Singapore, under the firm leadership of Lee Kuan Yew, provides an Asian model. It provides health care and pensions comparable to America's at half the cost, with co-payments at every stage.
This Asian model is too authoritarian for Western tastes. In Singapore, Lee's party wins every election, and Lee's system is much admired and to some extent copied by obdurately undemocratic China.
But, as Micklethwait and Wooldridge argue, nations that are starting out can produce innovations impossible in nations where entrenched interests resist change, just as many countries leapfrogged landlines for cellphones.
Change is difficult, the authors argue -- but also inevitable. One reason is Herbert Stein's maxim that what can't go on won't. The other is technological change. The Webbs' welfare state is out of sync with the information revolution.

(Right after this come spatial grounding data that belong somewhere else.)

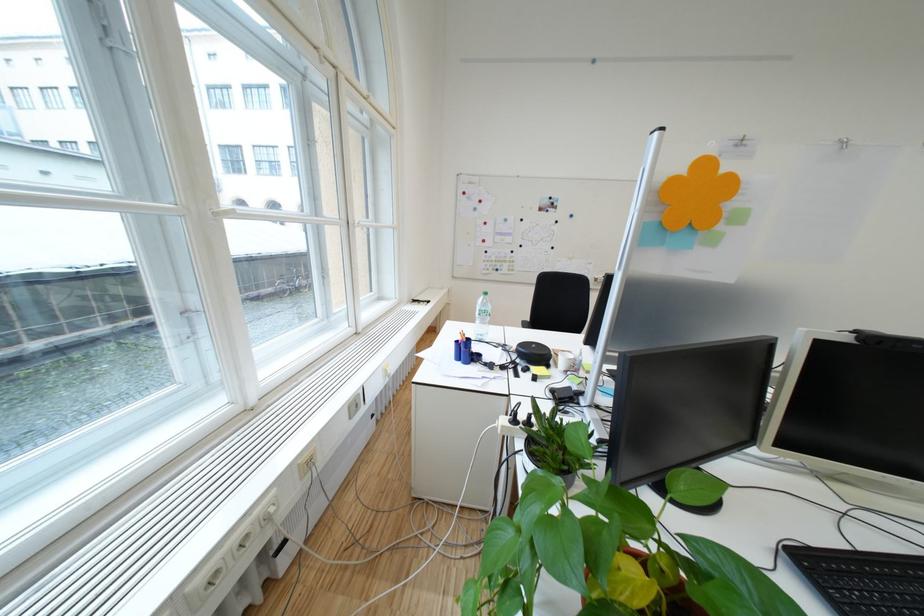 You are a GUI agent. You are given a task and a screenshot of the screen. Output one action in this format:
    pyautogui.click(x=<x>, y=<y>)
    Task: Click on the black zippered case
    
    Given the screenshot: What is the action you would take?
    pyautogui.click(x=862, y=580) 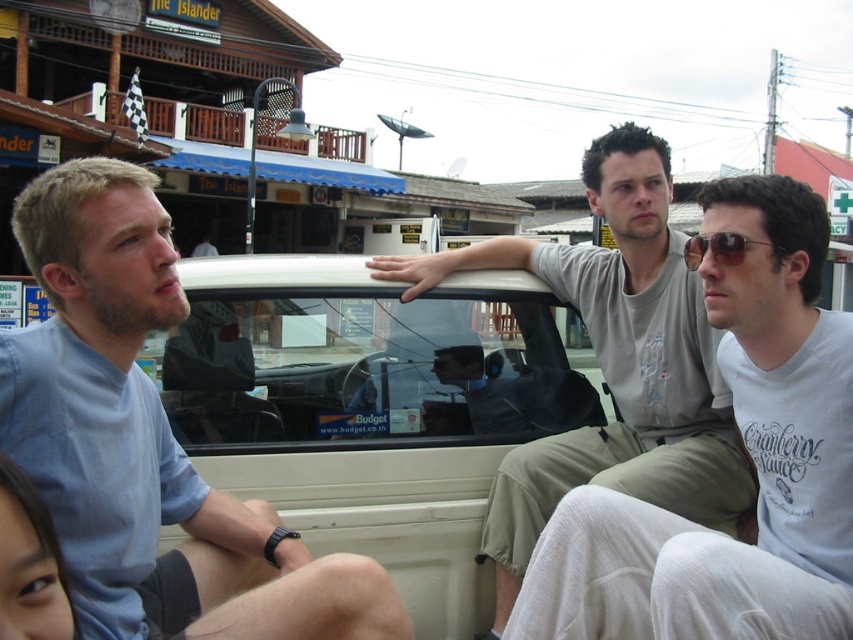 You are a photographer trying to capture a candid shot of the group in the truck. You notice the light blue shirt at left and the sunglasses at center. Which object should you focus on first to ensure both are in the frame?

The light blue shirt at left should be focused on first since it is in front of the sunglasses at center, ensuring both are captured in the frame.

You are standing 2 meters away from the camera. You want to take a photo of the point at coordinates point (277, 596). Will you be able to reach it without moving closer?

The point (277, 596) is 1.92 meters from the camera. Since you are standing 2 meters away, you can reach it without moving closer.

You are standing in front of the truck parked at The Islander. Where exactly is the light blue shirt at left located in the truck?

The light blue shirt at left is located at point (146, 442) in the truck. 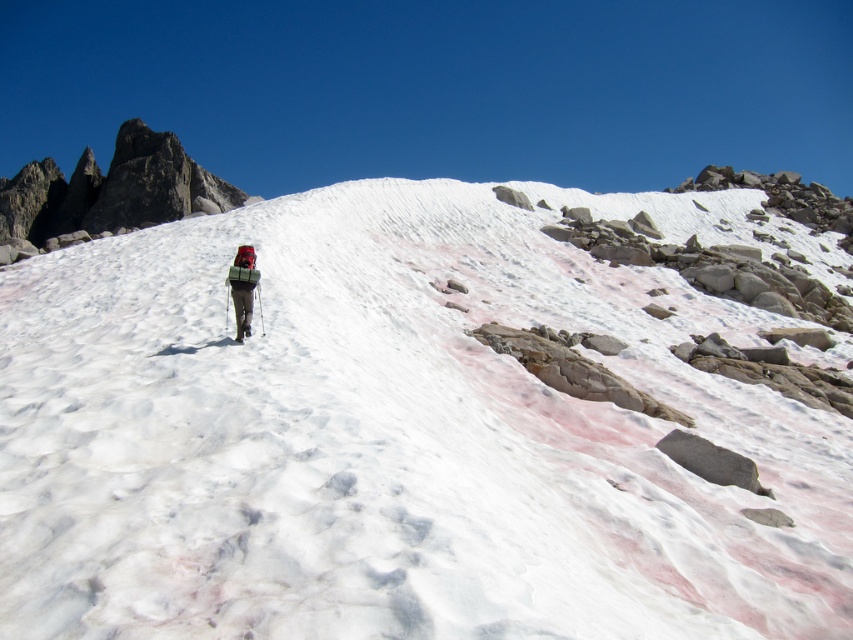 You are a hiker trying to navigate the snowy mountain slope. You see the white powdery snow at center and the green fabric backpack at center. Which object is taller from your perspective?

The white powdery snow at center is taller than the green fabric backpack at center according to the description.

You are a drone operator planning to fly a drone over the snowy mountain slope shown in the image. The drone has a maximum flight distance of 20 meters from its starting position. If you take off from the camera position, will the drone be able to reach point [381,278] without exceeding its maximum range?

The distance between point [381,278] and the camera is 18.66 meters, which is within the drone maximum flight range of 20 meters. Therefore, the drone can reach point [381,278] without exceeding its maximum range. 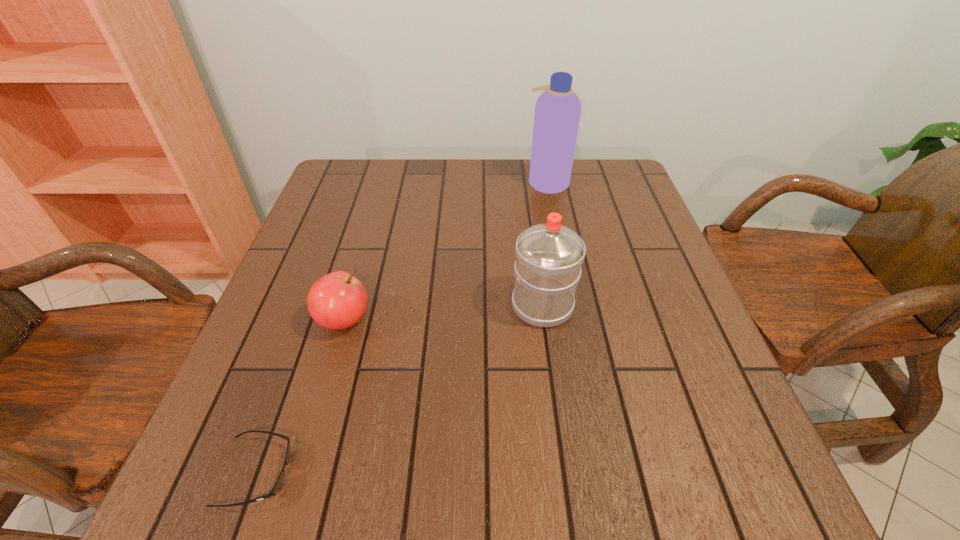 Where is `vacant space that's between the apple and the nearest object`? This screenshot has width=960, height=540. vacant space that's between the apple and the nearest object is located at coordinates (300, 396).

Identify which object is the nearest to the farthest object. Please provide its 2D coordinates. Your answer should be formatted as a tuple, i.e. [(x, y)], where the tuple contains the x and y coordinates of a point satisfying the conditions above.

[(549, 256)]

This screenshot has width=960, height=540. In order to click on the third closest object to the sunglasses in this screenshot , I will do `click(557, 111)`.

I want to click on free space that satisfies the following two spatial constraints: 1. on the handle side of the tallest object; 2. on the left side of the second tallest object, so (525, 181).

You are a GUI agent. You are given a task and a screenshot of the screen. Output one action in this format:
    pyautogui.click(x=<x>, y=<y>)
    Task: Click on the free region that satisfies the following two spatial constraints: 1. on the handle side of the water bottle; 2. on the right side of the tallest object
    This screenshot has width=960, height=540.
    Given the screenshot: What is the action you would take?
    pyautogui.click(x=525, y=181)

This screenshot has width=960, height=540. In order to click on vacant area in the image that satisfies the following two spatial constraints: 1. on the handle side of the third shortest object; 2. on the left side of the tallest object in this screenshot , I will do `click(525, 181)`. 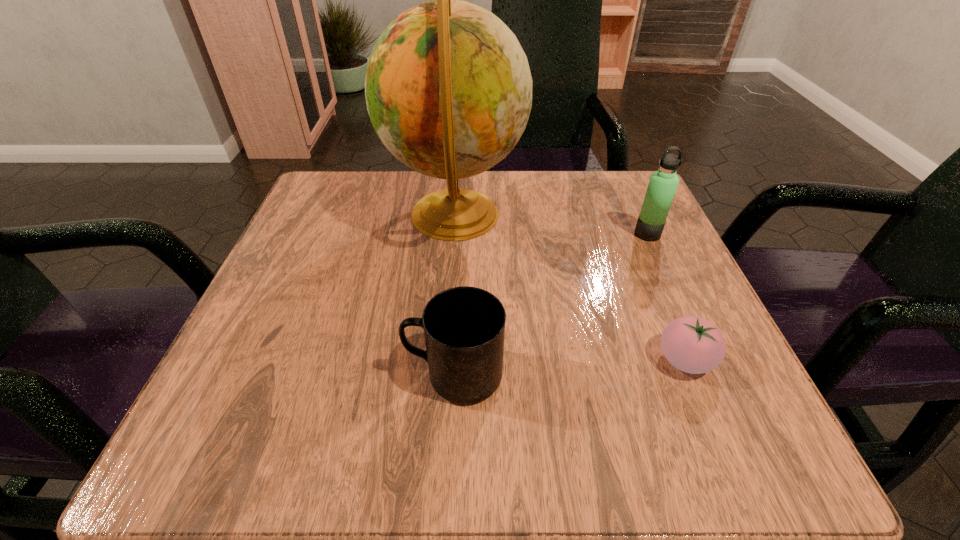 Find the location of `globe`. globe is located at coordinates (448, 88).

Locate an element on the screen. The width and height of the screenshot is (960, 540). the second tallest object is located at coordinates (663, 183).

At what (x,y) coordinates should I click in order to perform the action: click on the second shortest object. Please return your answer as a coordinate pair (x, y). The height and width of the screenshot is (540, 960). Looking at the image, I should click on (464, 327).

You are a GUI agent. You are given a task and a screenshot of the screen. Output one action in this format:
    pyautogui.click(x=<x>, y=<y>)
    Task: Click on the tomato
    This screenshot has width=960, height=540.
    Given the screenshot: What is the action you would take?
    pyautogui.click(x=692, y=344)

Find the location of `vacant space situated on the front of the globe`. vacant space situated on the front of the globe is located at coordinates (446, 346).

At what (x,y) coordinates should I click in order to perform the action: click on vacant area situated 0.400m on the left of the second tallest object. Please return your answer as a coordinate pair (x, y). Looking at the image, I should click on (429, 234).

Where is `vacant area situated 0.210m on the side of the mug with the handle`? The image size is (960, 540). vacant area situated 0.210m on the side of the mug with the handle is located at coordinates (257, 375).

You are a GUI agent. You are given a task and a screenshot of the screen. Output one action in this format:
    pyautogui.click(x=<x>, y=<y>)
    Task: Click on the vacant area situated on the side of the mug with the handle
    
    Given the screenshot: What is the action you would take?
    pyautogui.click(x=222, y=375)

At what (x,y) coordinates should I click in order to perform the action: click on free region located on the side of the mug with the handle. Please return your answer as a coordinate pair (x, y). Image resolution: width=960 pixels, height=540 pixels. Looking at the image, I should click on (286, 375).

Find the location of a particular element. The height and width of the screenshot is (540, 960). vacant space located on the left of the tomato is located at coordinates (443, 360). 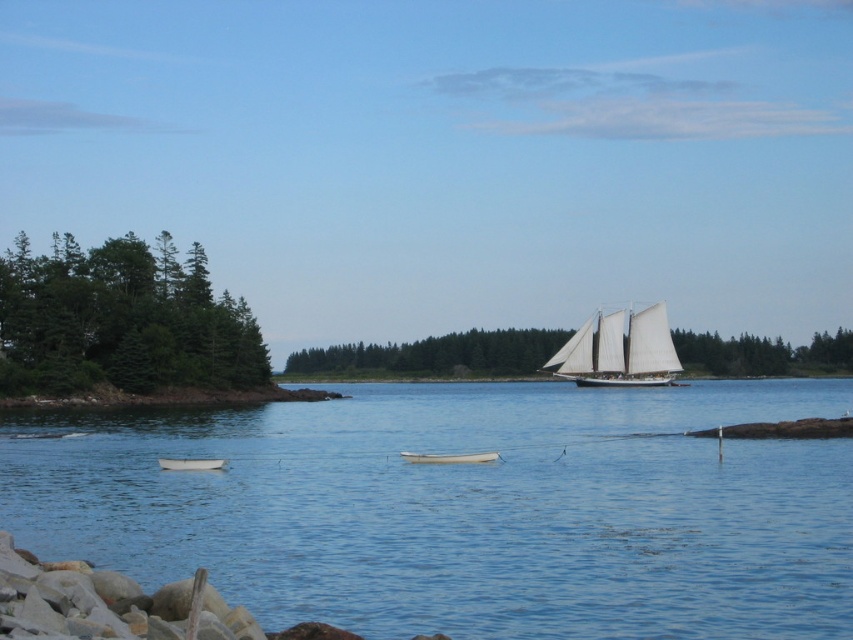 This screenshot has height=640, width=853. What do you see at coordinates (465, 508) in the screenshot?
I see `clear blue water at center` at bounding box center [465, 508].

Find the location of `clear blue water at center`. clear blue water at center is located at coordinates (465, 508).

Is white matte boat at center thinner than white matte rowboat at lower left?

Incorrect, white matte boat at center's width is not less than white matte rowboat at lower left's.

Does white matte boat at center have a greater height compared to white matte rowboat at lower left?

Indeed, white matte boat at center has a greater height compared to white matte rowboat at lower left.

Find the location of a particular element. The height and width of the screenshot is (640, 853). white matte boat at center is located at coordinates (450, 458).

Where is `white matte boat at center`? white matte boat at center is located at coordinates (450, 458).

Measure the distance between clear blue water at center and camera.

They are 16.26 meters apart.

Is point (321, 413) behind point (474, 456)?

That is True.

Find the location of a particular element. clear blue water at center is located at coordinates (465, 508). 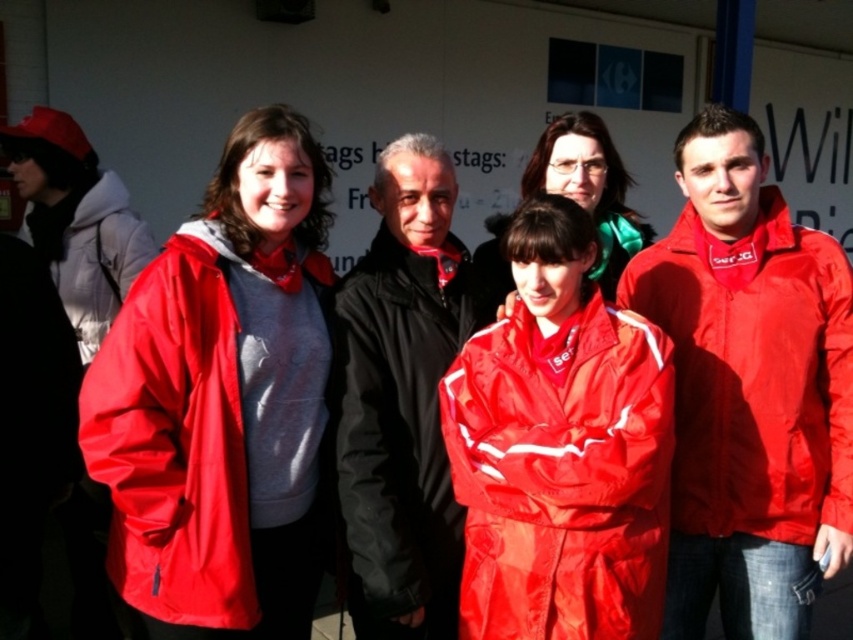 Question: Does matte red jacket at center have a lesser width compared to matte red jacket at left?

Choices:
 (A) yes
 (B) no

Answer: (B)

Question: Does matte nylon jacket at left have a smaller size compared to matte red jacket at left?

Choices:
 (A) yes
 (B) no

Answer: (A)

Question: Which object is farther from the camera taking this photo?

Choices:
 (A) matte red jacket at center
 (B) matte red jacket at right
 (C) shiny red jacket at center

Answer: (A)

Question: Which point is farther from the camera taking this photo?

Choices:
 (A) (688, 518)
 (B) (556, 145)

Answer: (B)

Question: Which object is closer to the camera taking this photo?

Choices:
 (A) matte red jacket at center
 (B) shiny red jacket at center

Answer: (B)

Question: Does shiny red jacket at center have a larger size compared to matte red jacket at center?

Choices:
 (A) yes
 (B) no

Answer: (B) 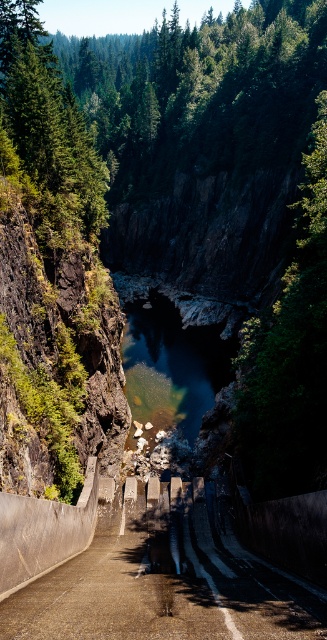 Between concrete steps at center and clear blue water at center, which one appears on the right side from the viewer's perspective?

Positioned to the right is clear blue water at center.

Can you confirm if concrete steps at center is bigger than clear blue water at center?

No, concrete steps at center is not bigger than clear blue water at center.

Between point (312, 621) and point (201, 401), which one is positioned behind?

The point (201, 401) is behind.

Locate an element on the screen. concrete steps at center is located at coordinates (166, 580). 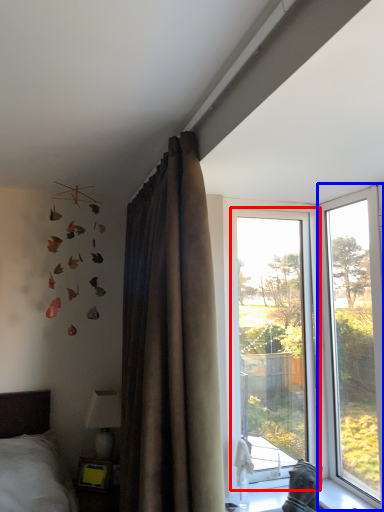 Question: Which point is closer to the camera, window (highlighted by a red box) or window (highlighted by a blue box)?

Choices:
 (A) window
 (B) window

Answer: (B) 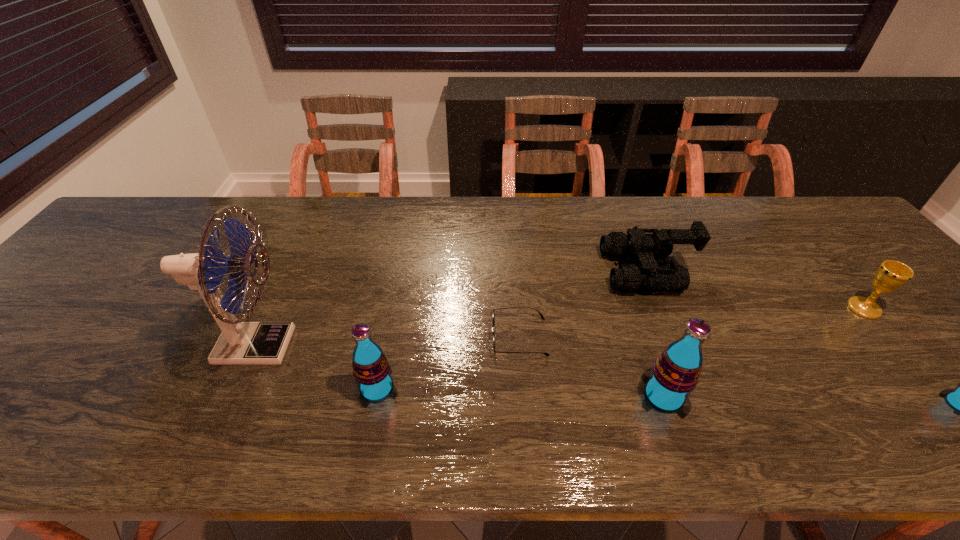 Where is `free space for a new soda on the left`? free space for a new soda on the left is located at coordinates (99, 381). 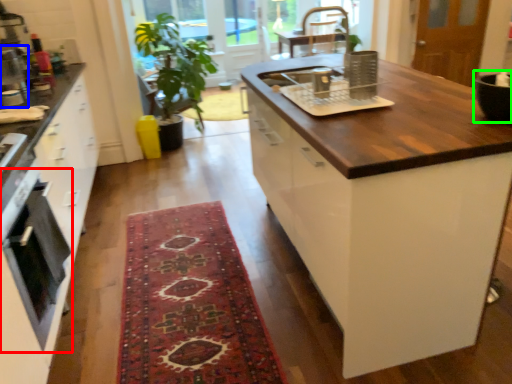 Question: Which object is positioned farthest from oven (highlighted by a red box)? Select from appliance (highlighted by a blue box) and appliance (highlighted by a green box).

Choices:
 (A) appliance
 (B) appliance

Answer: (B) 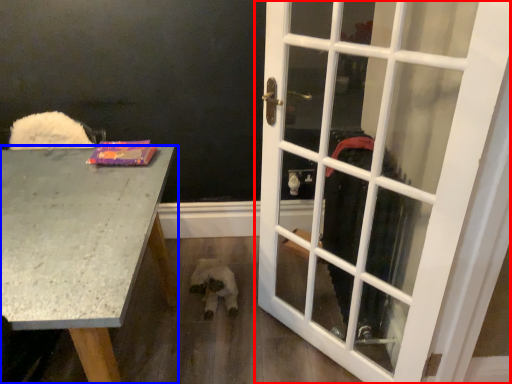 Question: Which of the following is the closest to the observer, door (highlighted by a red box) or desk (highlighted by a blue box)?

Choices:
 (A) door
 (B) desk

Answer: (B) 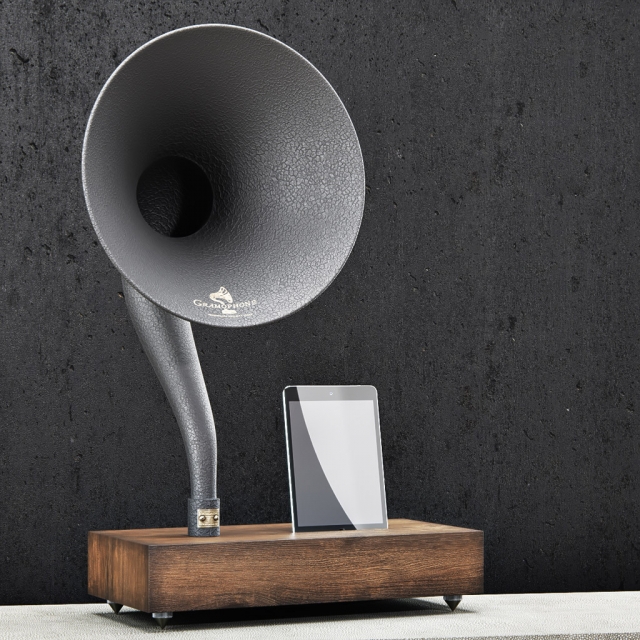 In order to click on white inside object on brown box in this screenshot , I will do `click(339, 451)`. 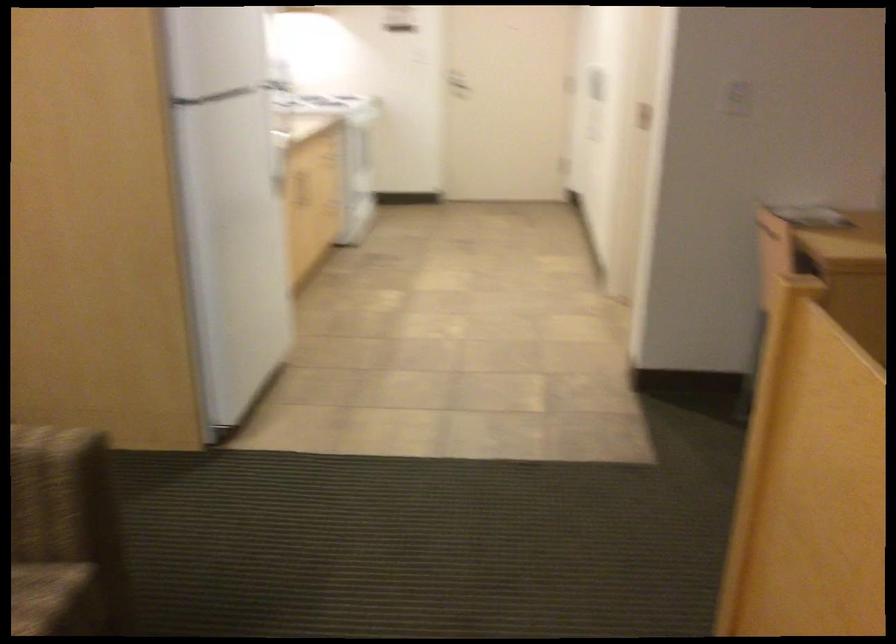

Evidence: healthcare.gov. The Obama administration had 42 months to prepare, as long as from Pearl Harbor to victory in Europe. It failed and promised to employ "private sector" methods instead.
Obamacare is an attempt to control health care on the assumption that centralized government can make better decisions than citizens can make for themselves.
That assumption, perhaps valid a century ago, is being discredited now. "The desire to control everything," the authors write, "is giving way to pluralism, uniformity to diversity, centralization to localism, opacity to transparency, and immobilisme, or resistance to change, to experimentalism."
"Trim the state and revitalize democracy," they recommend. Let a Simpson-Bowles-type commission revise entitlement law, just as the Federal Reserve handles the money supply.
End crony capitalism. Sell off federal land. Limit tax breaks -- mortgage and local tax deductions, the non-taxability of employer-provided health insurance -- for the affluent.